Consumer Affairs Minister Ilse Aigner was to hold an emergency meeting Monday afternoon with Health Minister Daniel Bahr and regional state representatives to discuss the outbreak, her ministry announced.
The outbreak has also affected several other European countries, including Britain, Denmark, Sweden and the Netherlands, though most cases appeared to involve people who had travelled from Germany, the Stockholm centre said.
RKI president Reinhard Burger said Monday the source of the contamination had not yet been clearly identified, but he called on people, especially in northern Germany, to avoid eating raw cucumbers, tomatoes and lettuce.
Authorities had earlier said they had traced some bacteria on organic cucumbers imported from Spain, a measure which led many supermarkets and shops to remove all Spanish-grown vegetables from their shelves.
"At the moment, we can't reliably say what the actual source of contamination is," Burger said.
Jan Galle, director of the Luedenscheid clinic in western Germany, warned that the disease could also be transmitted from person to person.

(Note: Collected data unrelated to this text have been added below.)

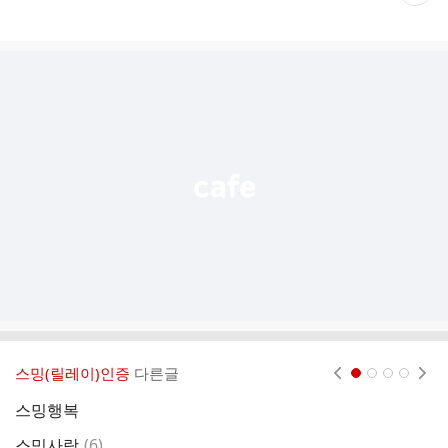
재
게
시
글
추
가
기
능
열
기
스밍(릴레이)인증
다른글
현재페이지 1
2
3
4
스밍행복
스
댓
스밍사랑
(
6
)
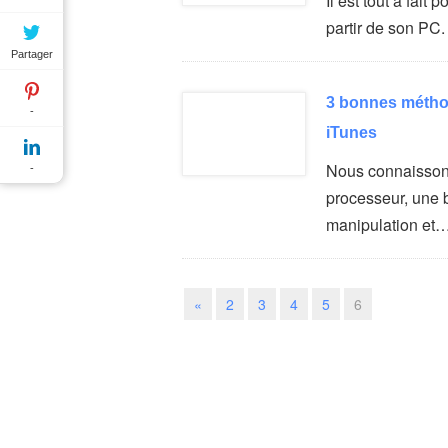
Il est tout à fai
partir de son PC
Partager
3 bonnes métho
-
iTunes
Nous connaissons
-
processeur, une 
manipulation et
«
2
3
4
5
6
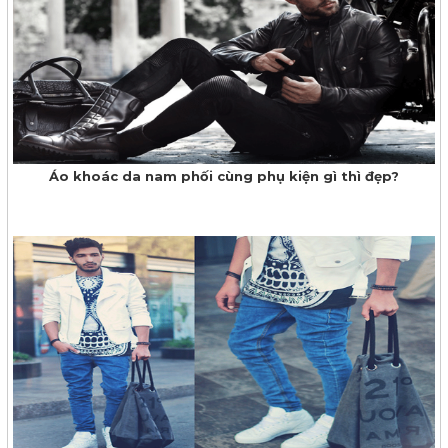
Áo khoác da nam phối cùng phụ kiện gì thì đẹp?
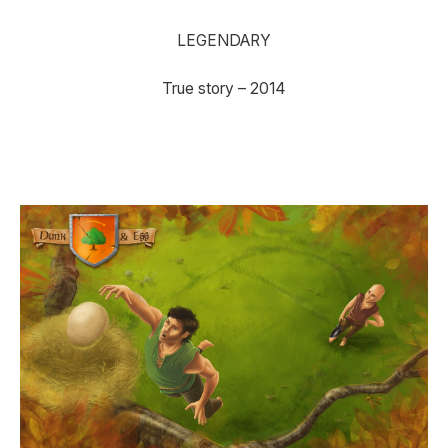
LEGENDARY
True story – 2014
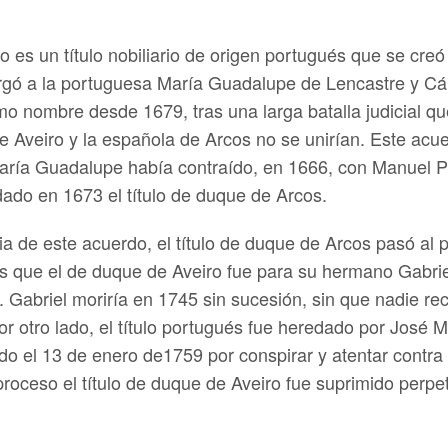
o es un título nobiliario de origen portugués que se cr
torgó a la portuguesa María Guadalupe de Lencastre y C
o nombre desde 1679, tras una larga batalla judicial q
 Aveiro y la española de Arcos no se unirían. Este acu
aría Guadalupe había contraído, en 1666, con Manuel
dado en 1673 el título de duque de Arcos.
 de este acuerdo, el título de duque de Arcos pasó al 
s que el de duque de Aveiro fue para su hermano Gabrie
. Gabriel moriría en 1745 sin sucesión, sin que nadie rec
r otro lado, el título portugués fue heredado por José 
iado el 13 de enero de1759 por conspirar y atentar contra
roceso el título de duque de Aveiro fue suprimido perpe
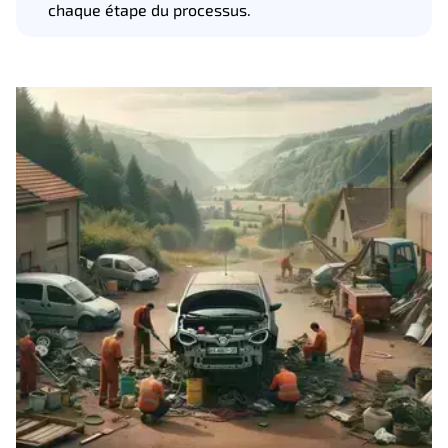
chaque étape du processus.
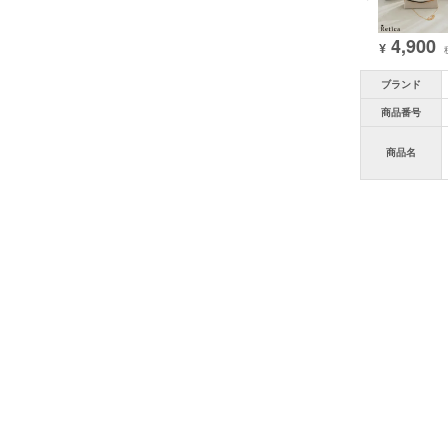
4,900
¥
ブランド
商品番号
商品名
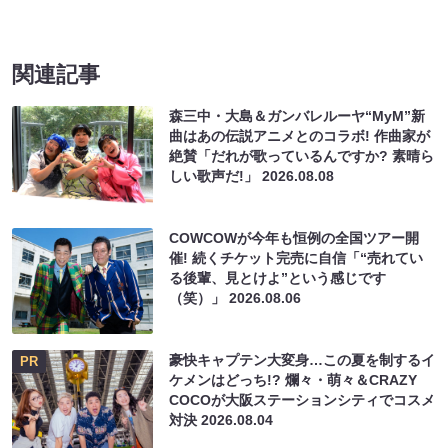
関連記事
森三中・大島＆ガンバレルーヤ“MyM”新
曲はあの伝説アニメとのコラボ! 作曲家が
絶賛「だれが歌っているんですか? 素晴ら
しい歌声だ!」
2026.08.08
COWCOWが今年も恒例の全国ツアー開
催! 続くチケット完売に自信「“売れてい
る後輩、見とけよ”という感じです
（笑）」
2026.08.06
豪快キャプテン大変身…この夏を制するイ
PR
ケメンはどっち!? 爛々・萌々＆CRAZY
COCOが大阪ステーションシティでコスメ
対決
2026.08.04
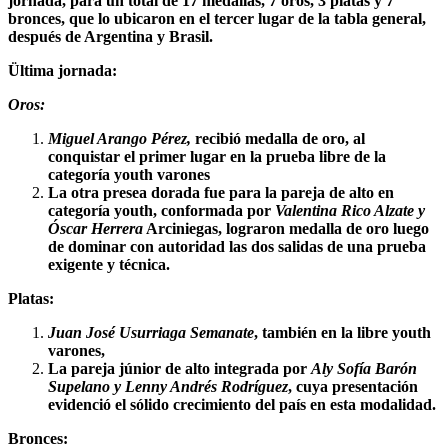
jornada, para un total de 17 medallas, 7 oros, 3 platas y 7
bronces, que lo ubicaron en el tercer lugar de la tabla general,
después de Argentina y Brasil.
Ültima jornada:
Oros:
Miguel Arango Pérez,
recibió medalla de oro, al
conquistar el primer lugar en la prueba libre de la
categoría youth varones
La otra presea dorada fue para la pareja de alto en
categoría youth, conformada por
Valentina Rico Alzate y
Óscar Herrera
Arciniegas, lograron medalla de oro luego
de dominar con autoridad las dos salidas de una prueba
exigente y técnica.
Platas:
Juan José Usurriaga Semanate
, también en la libre youth
varones,
La pareja júnior de alto integrada por
Aly Sofía Barón
Supelano y Lenny Andrés Rodríguez
, cuya presentación
evidenció el sólido crecimiento del país en esta modalidad.
Bronces:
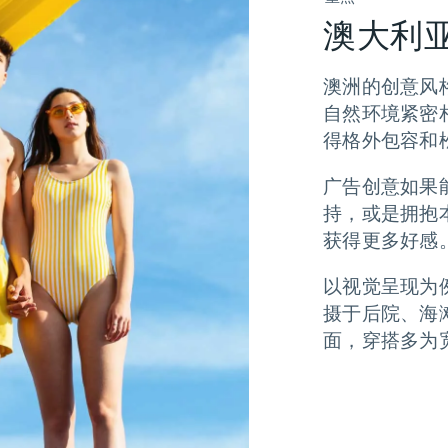
澳大利
澳洲的创意风
自然环境紧密
得格外包容和
广告创意如果
持，或是拥抱
获得更多好感
以视觉呈现为
摄于后院、海
面，穿搭多为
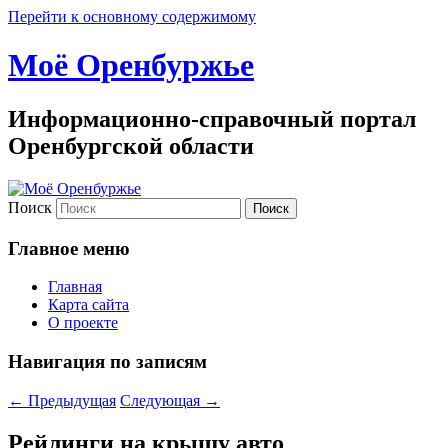
Перейти к основному содержимому
Моё Оренбуржье
Информационно-справочный портал
Оренбургской области
Поиск
Главное меню
Главная
Карта сайта
О проекте
Навигация по записям
←
Предыдущая
Следующая
→
Рейлинги на крышу авто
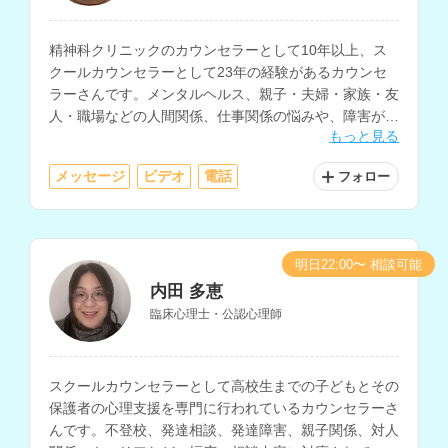
精神科クリニックのカウンセラーとして10年以上、ス
クールカウンセラーとして23年の経験があるカウンセ
ラーさんです。メンタルヘルス、親子・夫婦・家族・友
人・職場などの人間関係、仕事関係の悩みや、障害があ
もっと見る
る方の相談を得意とされています。
メッセージ
ビデオ
電話
フォロー
明日22:00〜 相談可能
内田 多恵
臨床心理士・公認心理師
スクールカウンセラーとして高校生までの子どもとその
保護者の心理支援を専門に行われているカウンセラーさ
んです。不登校、発達相談、発達障害、親子関係、対人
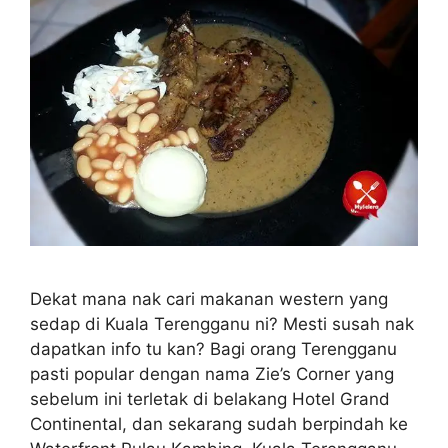
Dekat mana nak cari makanan western yang
sedap di Kuala Terengganu ni? Mesti susah nak
dapatkan info tu kan? Bagi orang Terengganu
pasti popular dengan nama Zie’s Corner yang
sebelum ini terletak di belakang Hotel Grand
Continental, dan sekarang sudah berpindah ke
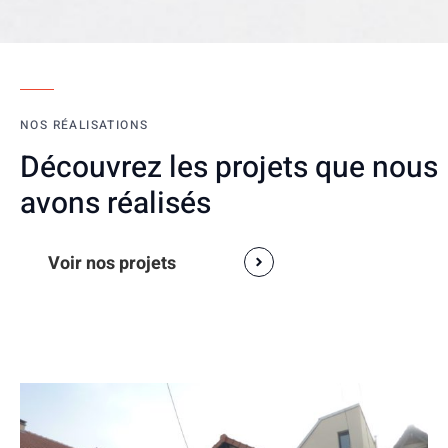
NOS RÉALISATIONS
Découvrez les projets que nous
avons réalisés
Voir nos projets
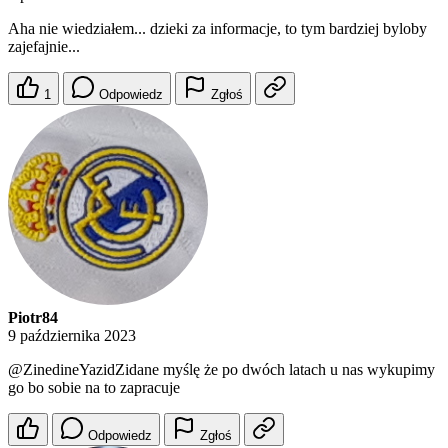
Aha nie wiedziałem... dzieki za informacje, to tym bardziej byloby
zajefajnie...
1
Odpowiedz
Zgłoś
Piotr84
9 października 2023
@ZinedineYazidZidane
myślę że po dwóch latach u nas wykupimy
go bo sobie na to zapracuje
Odpowiedz
Zgłoś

"We know the EHEC can also be propagated by contact between people," he told ZDF public television Monday.
"Normally we see about 1,000 cases per year, but we've now had some 1,200 cases in just 10 days. And we know that this time the EHEC strain is especially virulent and resistant, and has led to a very high number of HUS" cases, he added.
"We are still going to be losing people," Joerg Debatin, the head of the Eppendorf University Clinic in Hamburg which has seen 76 HUS cases, told Spiegel magazine.